Tuesday Jan. 12, 2010
Posted 11 a.m. EDT
The only thing worse than getting a letter from the IRS is getting one that's unintelligible.
The IRS knows that many of its notices are, shall we say, a bit unclear. OK, they can be downright confusing.
But it promises things will get better.
"Tax law is complex enough without us making it more complicated," says Jodi Patterson, who as director of office of taxpayer burden reduction has led the revision effort. So the agency is rewriting all its notices.
The first batch, nine revamped notices, is now ready to go out to taxpayers.
Sure, that's just a tiny portion of the nearly 1,000 different kinds of taxpayer communications that the IRS sends out to 200 million filers each year. But, hey, you've got to start somewhere.

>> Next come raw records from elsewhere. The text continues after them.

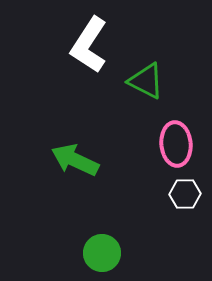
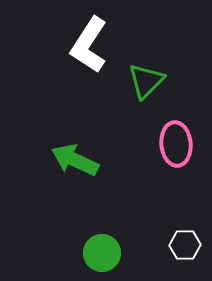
green triangle: rotated 48 degrees clockwise
white hexagon: moved 51 px down
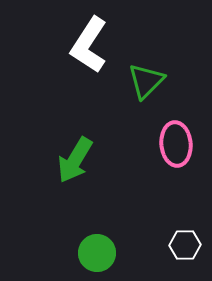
green arrow: rotated 84 degrees counterclockwise
green circle: moved 5 px left
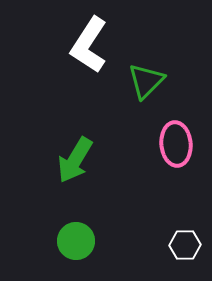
green circle: moved 21 px left, 12 px up
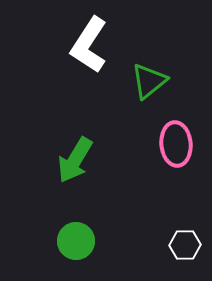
green triangle: moved 3 px right; rotated 6 degrees clockwise
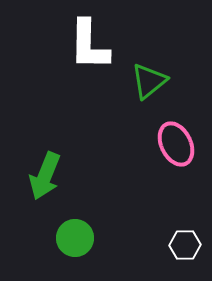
white L-shape: rotated 32 degrees counterclockwise
pink ellipse: rotated 21 degrees counterclockwise
green arrow: moved 30 px left, 16 px down; rotated 9 degrees counterclockwise
green circle: moved 1 px left, 3 px up
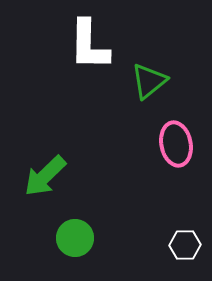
pink ellipse: rotated 15 degrees clockwise
green arrow: rotated 24 degrees clockwise
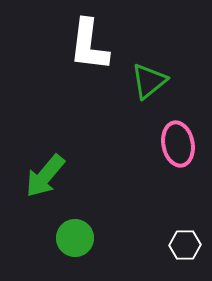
white L-shape: rotated 6 degrees clockwise
pink ellipse: moved 2 px right
green arrow: rotated 6 degrees counterclockwise
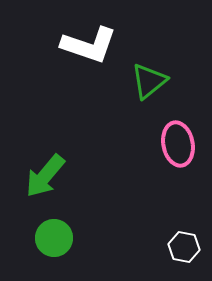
white L-shape: rotated 78 degrees counterclockwise
green circle: moved 21 px left
white hexagon: moved 1 px left, 2 px down; rotated 12 degrees clockwise
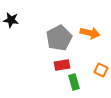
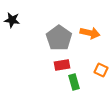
black star: moved 1 px right
gray pentagon: rotated 10 degrees counterclockwise
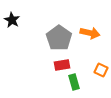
black star: rotated 21 degrees clockwise
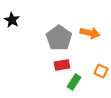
orange square: moved 1 px down
green rectangle: rotated 49 degrees clockwise
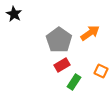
black star: moved 2 px right, 6 px up
orange arrow: rotated 48 degrees counterclockwise
gray pentagon: moved 2 px down
red rectangle: rotated 21 degrees counterclockwise
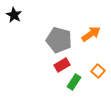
black star: moved 1 px down
orange arrow: moved 1 px right, 1 px down
gray pentagon: rotated 20 degrees counterclockwise
orange square: moved 3 px left; rotated 16 degrees clockwise
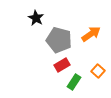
black star: moved 22 px right, 3 px down
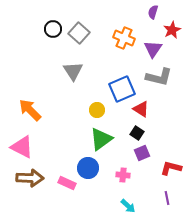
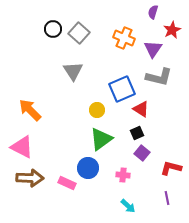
black square: rotated 32 degrees clockwise
purple square: rotated 28 degrees counterclockwise
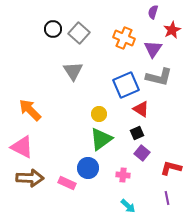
blue square: moved 4 px right, 4 px up
yellow circle: moved 2 px right, 4 px down
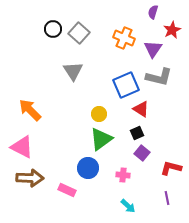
pink rectangle: moved 7 px down
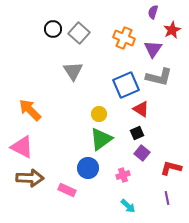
pink cross: rotated 24 degrees counterclockwise
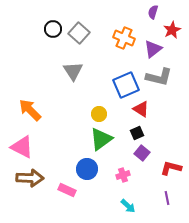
purple triangle: rotated 18 degrees clockwise
blue circle: moved 1 px left, 1 px down
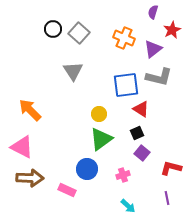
blue square: rotated 16 degrees clockwise
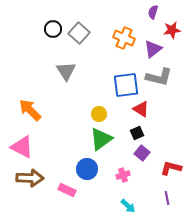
red star: rotated 18 degrees clockwise
gray triangle: moved 7 px left
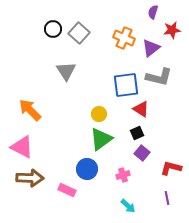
purple triangle: moved 2 px left, 1 px up
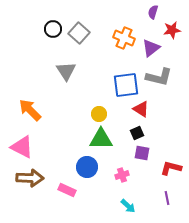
green triangle: rotated 35 degrees clockwise
purple square: rotated 28 degrees counterclockwise
blue circle: moved 2 px up
pink cross: moved 1 px left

Three new notices immediately caught my eye because they directly affect dollars a taxpayer gets (or not) from Uncle Sam: communications about Additional Child Tax Credit issues, undeliverable refunds and problems with direct deposits.
New look, clearer language: In all new notice instances, the IRS is going for a cleaner, more uniform look. That alone is a great step. Many of the old letters look like they were typed on your grandmother's manual typewriter.
But the main reason for revising the documents, says Patterson, is to write them in plainer language to ensure that taxpayers "understand what they read and what action they need to take."
The revised undeliverable refund notice, for example, cuts right to the chase, telling you that "your refund check was returned to us."
Basically, the new letters will follow the same format, telling taxpayers why they got the notice, what specific action they need to take and by when and what will happen if they don't.
Such a step-by-step approach is the goal in all the notice revisions, says Patterson. What the IRS hopes to do is get rid of the fragmented, inconsistent feel that now exists in every division within the IRS -- from return processing to collection to audit -- generates different notices.
Under the IRS's new Office of Taxpayer Correspondence, which Patterson will lead, the agency will have a unified voice. The business units will continue to determine what needs to be communicated to taxpayers, she says, but the Correspondence office "will say this is how we need to say it. We want notices that are understandable, written for the average taxpayer, have a respectful tone and engage the taxpayer instead of them ignoring us."
And side benefit for the IRS of more clear notices is that fewer taxpayers should need to call the agency, freeing up the phone lines for folks with other tax problems.
Ongoing effort: The notice revisions began 18 months ago with the first group now complete. In addition to the revised notices regarding the Additional Child Tax Credit, undeliverable refunds and direct deposit problems, the IRS this week issued letters about tax-exempt status, employer tax filings, excise tax forms, potential AMT exemption, issues with crediting refund amounts to estimated payments and direct debit installment payment problems.
These nine notices were completed first, says Patterson, because they are among the least complex.
By January 2011, the IRS plans to have all of its collection-related communications redone. And within the next 18 months, says Patterson, the agency expects to have rewritten notices that account for up to 70 percent of its mailings to taxpayers.
I hope you never have to see all this new handiwork. But if you do get a notice, at least now it should be a little clearer.